What the task requires: Please repeat each entry. Match every word exactly.

[Transcribed page contents]
::::
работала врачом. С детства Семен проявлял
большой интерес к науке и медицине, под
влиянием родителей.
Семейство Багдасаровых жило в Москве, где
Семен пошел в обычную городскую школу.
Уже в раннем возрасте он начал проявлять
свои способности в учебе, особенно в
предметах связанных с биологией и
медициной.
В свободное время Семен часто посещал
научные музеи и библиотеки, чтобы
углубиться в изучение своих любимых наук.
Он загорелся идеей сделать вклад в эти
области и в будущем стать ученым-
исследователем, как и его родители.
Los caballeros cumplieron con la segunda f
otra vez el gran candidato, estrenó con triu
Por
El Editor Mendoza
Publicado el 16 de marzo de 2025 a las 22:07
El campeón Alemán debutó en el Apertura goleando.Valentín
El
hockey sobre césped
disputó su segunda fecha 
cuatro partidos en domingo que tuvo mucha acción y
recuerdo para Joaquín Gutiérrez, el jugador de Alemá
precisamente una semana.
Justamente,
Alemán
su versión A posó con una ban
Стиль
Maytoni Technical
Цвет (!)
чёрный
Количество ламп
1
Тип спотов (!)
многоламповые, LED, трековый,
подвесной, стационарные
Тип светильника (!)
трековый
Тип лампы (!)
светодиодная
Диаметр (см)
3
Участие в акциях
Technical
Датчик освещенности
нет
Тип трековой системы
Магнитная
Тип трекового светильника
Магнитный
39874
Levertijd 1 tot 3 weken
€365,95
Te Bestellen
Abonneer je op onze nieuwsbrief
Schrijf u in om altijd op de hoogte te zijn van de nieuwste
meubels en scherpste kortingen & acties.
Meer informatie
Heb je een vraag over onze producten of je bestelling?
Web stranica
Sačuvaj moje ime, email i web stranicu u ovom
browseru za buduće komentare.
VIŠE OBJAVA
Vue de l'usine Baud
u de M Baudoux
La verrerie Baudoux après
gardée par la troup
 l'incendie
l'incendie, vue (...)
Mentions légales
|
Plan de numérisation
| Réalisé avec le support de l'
::::
Response box:
работала врачом. С детства Семен проявлял
большой интерес к науке и медицине, под
влиянием родителей.
Семейство Багдасаровых жило в Москве, где
Семен пошел в обычную городскую школу.
Уже в раннем возрасте он начал проявлять
свои способности в учебе, особенно в
предметах связанных с биологией и
медициной.
В свободное время Семен часто посещал
научные музеи и библиотеки, чтобы
углубиться в изучение своих любимых наук.
Он загорелся идеей сделать вклад в эти
области и в будущем стать ученым-
исследователем, как и его родители.
Los caballeros cumplieron con la segunda f
otra vez el gran candidato, estrenó con triu
Por
El Editor Mendoza
Publicado el 16 de marzo de 2025 a las 22:07
El campeón Alemán debutó en el Apertura goleando.Valentín
El
hockey sobre césped
disputó su segunda fecha 
cuatro partidos en domingo que tuvo mucha acción y
recuerdo para Joaquín Gutiérrez, el jugador de Alemá
precisamente una semana.
Justamente,
Alemán
su versión A posó con una ban
Стиль
Maytoni Technical
Цвет (!)
чёрный
Количество ламп
1
Тип спотов (!)
многоламповые, LED, трековый,
подвесной, стационарные
Тип светильника (!)
трековый
Тип лампы (!)
светодиодная
Диаметр (см)
3
Участие в акциях
Technical
Датчик освещенности
нет
Тип трековой системы
Магнитная
Тип трекового светильника
Магнитный
39874
Levertijd 1 tot 3 weken
€365,95
Te Bestellen
Abonneer je op onze nieuwsbrief
Schrijf u in om altijd op de hoogte te zijn van de nieuwste
meubels en scherpste kortingen & acties.
Meer informatie
Heb je een vraag over onze producten of je bestelling?
Web stranica
Sačuvaj moje ime, email i web stranicu u ovom
browseru za buduće komentare.
VIŠE OBJAVA
Vue de l'usine Baud
u de M Baudoux
La verrerie Baudoux après
gardée par la troup
 l'incendie
l'incendie, vue (...)
Mentions légales
|
Plan de numérisation
| Réalisé avec le support de l'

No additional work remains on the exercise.